Reproduce, with no edits, the line that contains "一、課程學習成果+成果簡述" and all the lines that follow it, ending with the last line of the records.

Top of Input material

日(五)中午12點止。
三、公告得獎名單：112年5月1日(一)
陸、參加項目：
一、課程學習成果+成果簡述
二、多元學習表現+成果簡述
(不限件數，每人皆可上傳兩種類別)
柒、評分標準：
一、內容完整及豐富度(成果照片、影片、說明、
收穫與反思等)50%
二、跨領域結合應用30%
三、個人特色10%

Bottom of Input material

Result of the exercise =
一、課程學習成果+成果簡述
二、多元學習表現+成果簡述
(不限件數，每人皆可上傳兩種類別)
柒、評分標準：
一、內容完整及豐富度(成果照片、影片、說明、
收穫與反思等)50%
二、跨領域結合應用30%
三、個人特色10%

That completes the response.